The Guardian
Helen Hunt: ‘An Oscar’s not a big game-changer.’
By Martha Hayes
September 2, 2019
“It’s so funny when people ask: ‘What happened to you?’ Well, I had a baby – I made a whole person – and I co-wrote, directed and produced two entire films so it didn’t seem so quiet to me. There’s a difference between working hard and being famous.”
The films she is referring to are Then She Found Me (2007) and Ride (2014). The former centers on the complicated relationship between a 39-year-old woman (Hunt), who is estranged from her husband and longs for a child, and her biological mother (Bette Midler), who reappears in her life after the death of her adoptive mother. The film is loosely based on a novel by Elinor Lipman, but Hunt included a fertility struggle because, at the time, she was trying to get pregnant and it was all she could think about. “Having a biological clock pounding in my ears, I thought: ‘Well, if I’m going to play this part, she’s got to either have a baby or want to have a baby.”

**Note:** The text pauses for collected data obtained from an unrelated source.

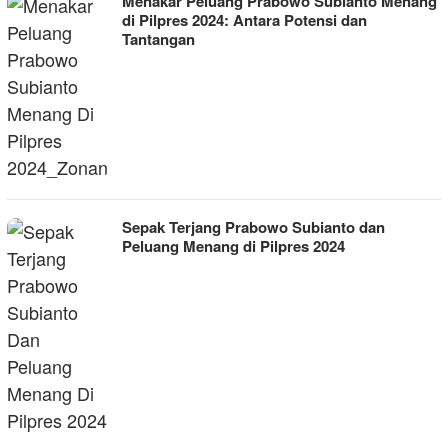
Menakar Peluang Prabowo Subianto Menang
di Pilpres 2024: Antara Potensi dan
Tantangan
Sepak Terjang Prabowo Subianto dan
Peluang Menang di Pilpres 2024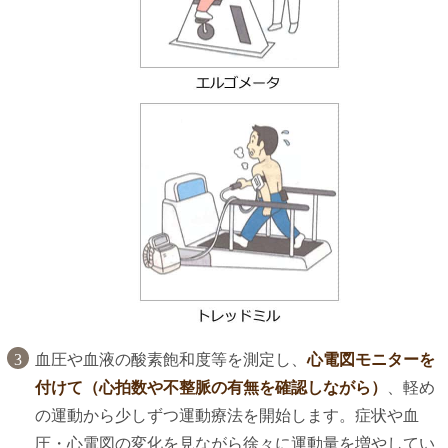
血圧や血液の酸素飽和度等を測定し、
心電図モニターを
付けて（心拍数や不整脈の有無を確認しながら）
、軽め
の運動から少しずつ運動療法を開始します。症状や血
圧・心電図の変化を見ながら徐々に運動量を増やしてい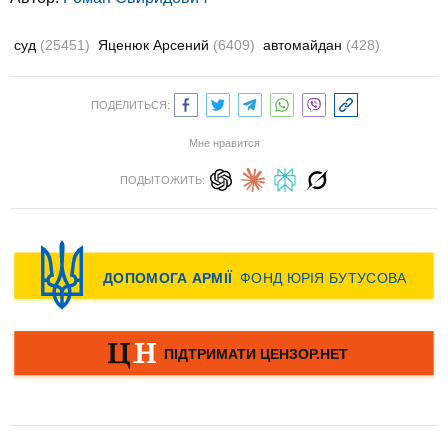
суд
(25451)
Яценюк Арсений
(6409)
автомайдан
(428)
ПОДЕЛИТЬСЯ:
Мне нравится
ПОДЫТОЖИТЬ: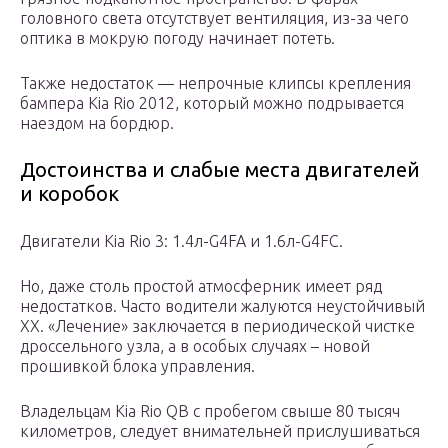
головного света отсутствует вентиляция, из-за чего
оптика в мокрую погоду начинает потеть.
Также недостаток — непрочные клипсы крепления
бампера Kia Rio 2012, который можно подрывается
наездом на бордюр.
Достоинства и слабые места двигателей
и коробок
Двигатели Kia Rio 3: 1.4л-G4FA и 1.6л-G4FC.
Но, даже столь простой атмосферник имеет ряд
недостатков. Часто водители жалуются неустойчивый
ХХ. «Лечение» заключается в периодической чистке
дроссельного узла, а в особых случаях – новой
прошивкой блока управления.
Владельцам Kia Rio QB с пробегом свыше 80 тысяч
километров, следует внимательней прислушиваться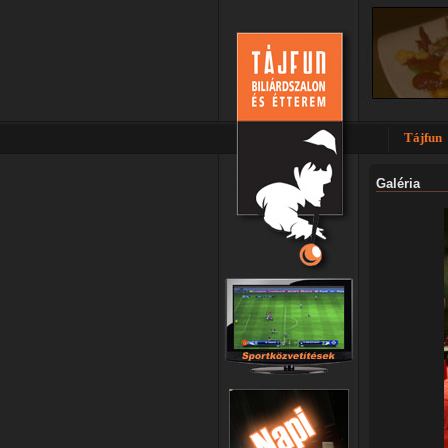
Tájfun
Galéria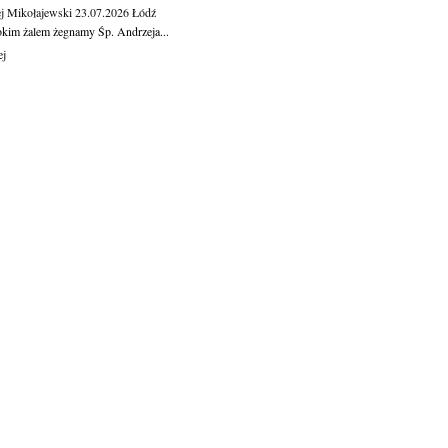
j Mikołajewski
23.07.2026
Łódź
okim żalem żegnamy Śp. Andrzeja...
ej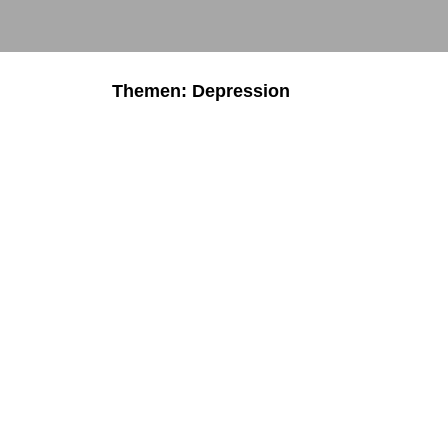
Themen: Depression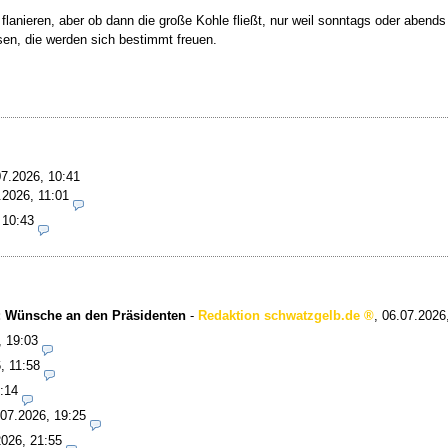
anieren, aber ob dann die große Kohle fließt, nur weil sonntags oder abends l
en, die werden sich bestimmt freuen.
07.2026, 10:41
.2026, 11:01
 10:43
o: Wünsche an den Präsidenten
-
Redaktion schwatzgelb.de
,
06.07.2026
, 19:03
, 11:58
:14
.07.2026, 19:25
2026, 21:55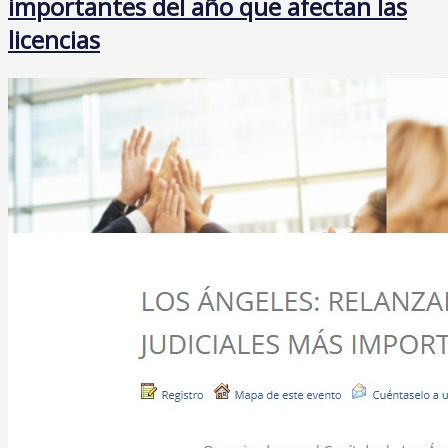
importantes del año que afectan las
licencias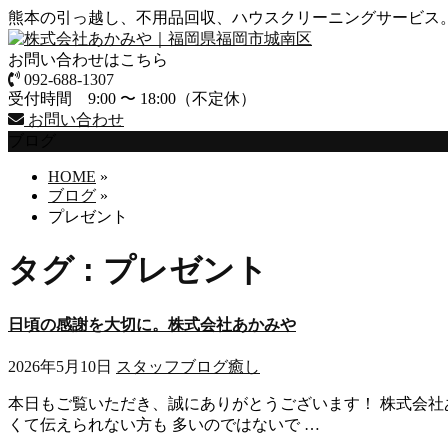
熊本の引っ越し、不用品回収、ハウスクリーニングサービス
お問い合わせはこちら
092-688-1307
受付時間 9:00 〜 18:00（不定休）
お問い合わせ
ブログ
HOME
»
ブログ
»
プレゼント
タグ : プレゼント
日頃の感謝を大切に。株式会社あかみや
2026年5月10日
スタッフブログ
癒し
本日もご覧いただき、誠にありがとうございます！ 株式会社あか
くて伝えられない方も 多いのではないで …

Hunt spent 10 years getting the film off the ground, only for the distributor, Think Film, to go bankrupt before the film’s release, meaning there was no promotion and no advertising.
“That was the most crushing …” she breaks off. “It doesn’t take away from the experience of making it, but then you want people to see what you did. So that was hard; that was very hard.” In interviews from that time, she comes across as defensive and prickly. In hindsight, she was probably heartbroken. “I would like to blink and have everybody in the world have seen it,” she says now.